Correlation Between Canadian Natural and Camber Energy
Can any of the company-specific risk be diversified away by investing in both Canadian Natural and Camber Energy at the same time? Although using a correlation coefficient on its own may not help to predict future stock returns, this module helps to understand the diversifiable risk of combining Canadian Natural and Camber Energy into the same portfolio, which is an essential part of the fundamental portfolio management process.
By analyzing existing cross correlation between Canadian Natural Resources and Camber Energy, you can compare the effects of market volatilities on Canadian Natural and Camber Energy and check how they will diversify away market risk if combined in the same portfolio for a given time horizon. You can also utilize pair trading strategies of matching a long position in Canadian Natural with a short position of Camber Energy. Check out your portfolio center. Please also check ongoing floating volatility patterns of Canadian Natural and Camber Energy.
Diversification Opportunities for Canadian Natural and Camber Energy
0.41 | Correlation Coefficient |
Very weak diversification
The 3 months correlation between Canadian and Camber is 0.41. Overlapping area represents the amount of risk that can be diversified away by holding Canadian Natural Resources and Camber Energy in the same portfolio, assuming nothing else is changed. The correlation between historical prices or returns on Camber Energy and Canadian Natural is a relative statistical measure of the degree to which these equity instruments tend to move together.
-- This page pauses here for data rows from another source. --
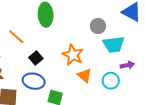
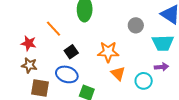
cyan trapezoid: (114, 45) -> (163, 43), moved
orange star: (73, 55) -> (108, 52), turned -30

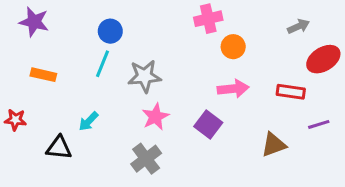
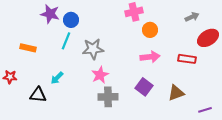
purple star: (34, 22) -> (50, 14), moved
purple square: (208, 124) -> (144, 87), moved
purple line: (319, 124) -> (205, 110), moved
gray cross: (146, 159) -> (108, 97), moved, turned 36

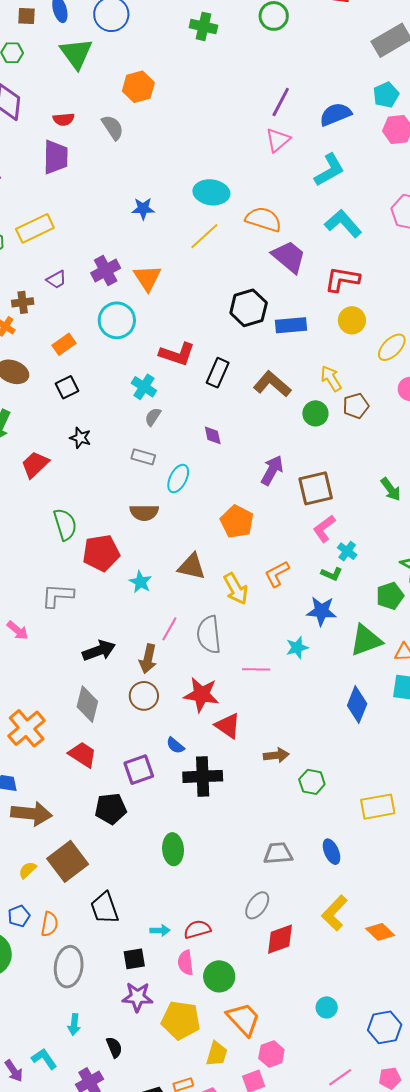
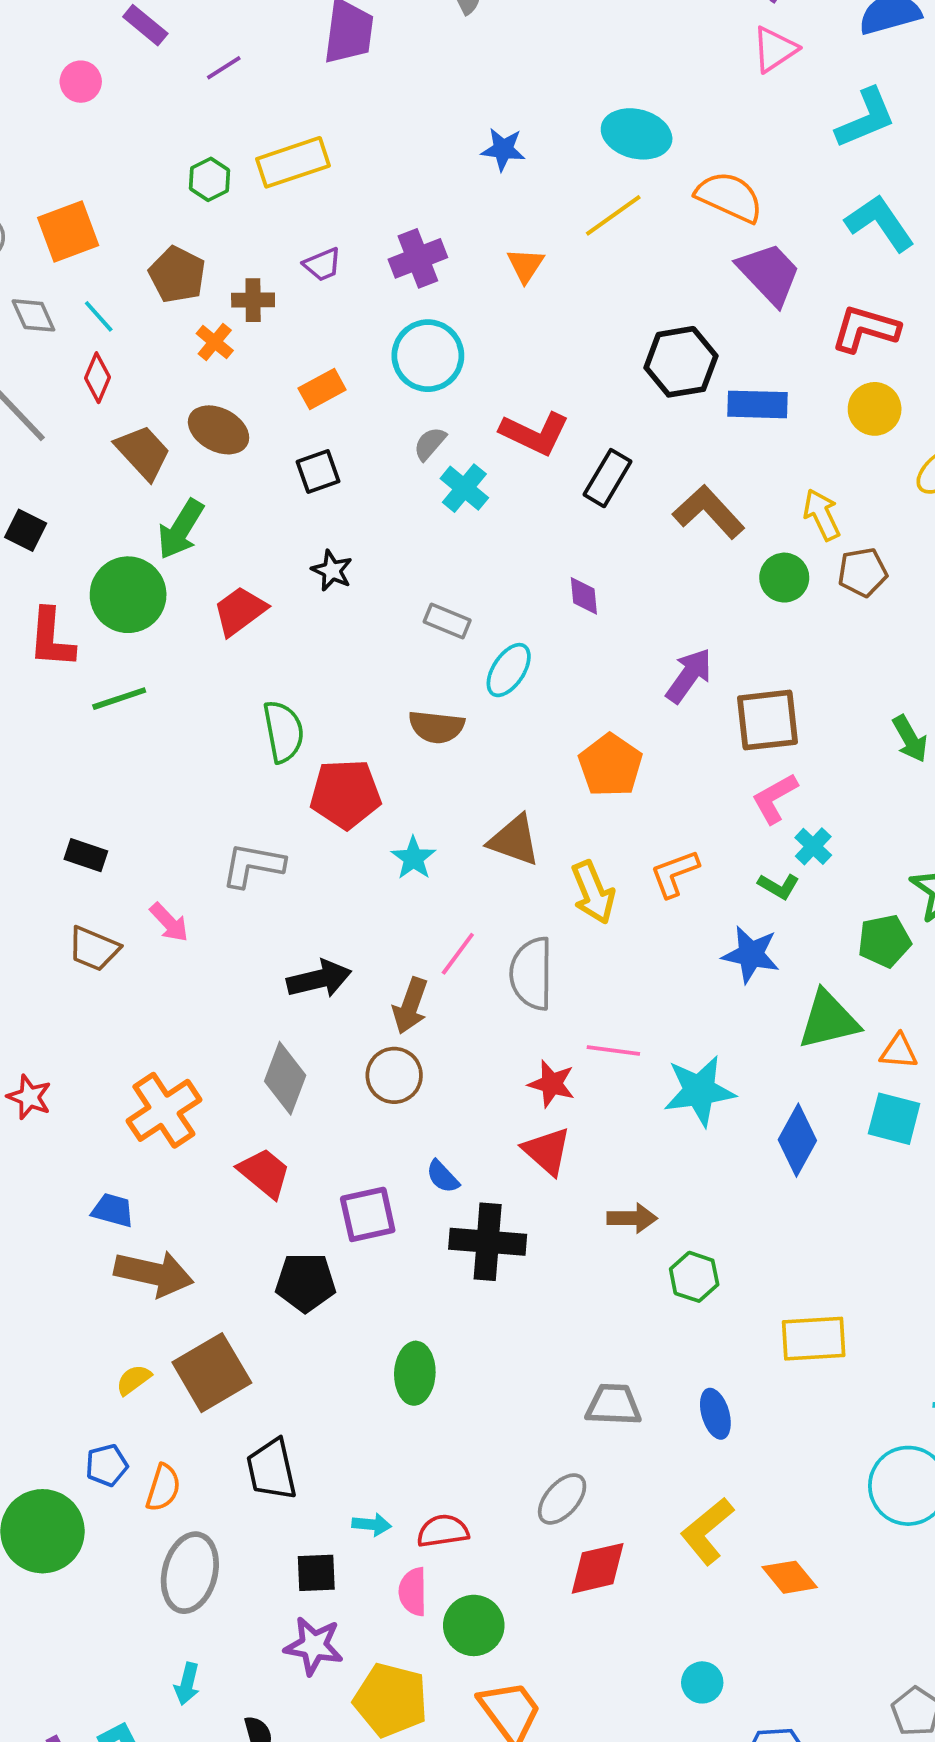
orange triangle: (147, 278) -> (525, 265), moved, size x0.7
gray semicircle: (153, 417) -> (430, 444), moved
cyan star: (297, 648) -> (699, 1091), moved, size x1.6
red star: (201, 695) -> (552, 1084), moved, size x0.7
cyan circle: (327, 1007) -> (702, 1682), moved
The correlation coefficient measures the extent to which returns on Canadian Natural Resources are associated (or correlated) with Camber Energy. Values of the correlation coefficient range from -1 to +1, where. The correlation of zero (0) is possible when the price movement of Camber Energy has no effect on the direction of Canadian Natural i.e., Canadian Natural and Camber Energy go up and down completely randomly.
Pair Corralation between Canadian Natural and Camber Energy
Considering the 90-day investment horizon Canadian Natural Resources is expected to generate 0.23 times more return on investment than Camber Energy. However, Canadian Natural Resources is 4.39 times less risky than Camber Energy. It trades about -0.06 of its potential returns per unit of risk. Camber Energy is currently generating about -0.28 per unit of risk. If you would invest 3,425 in Canadian Natural Resources on September 4, 2024 and sell it today you would lose (67.00) from holding Canadian Natural Resources or give up 1.96% of portfolio value over 90 days.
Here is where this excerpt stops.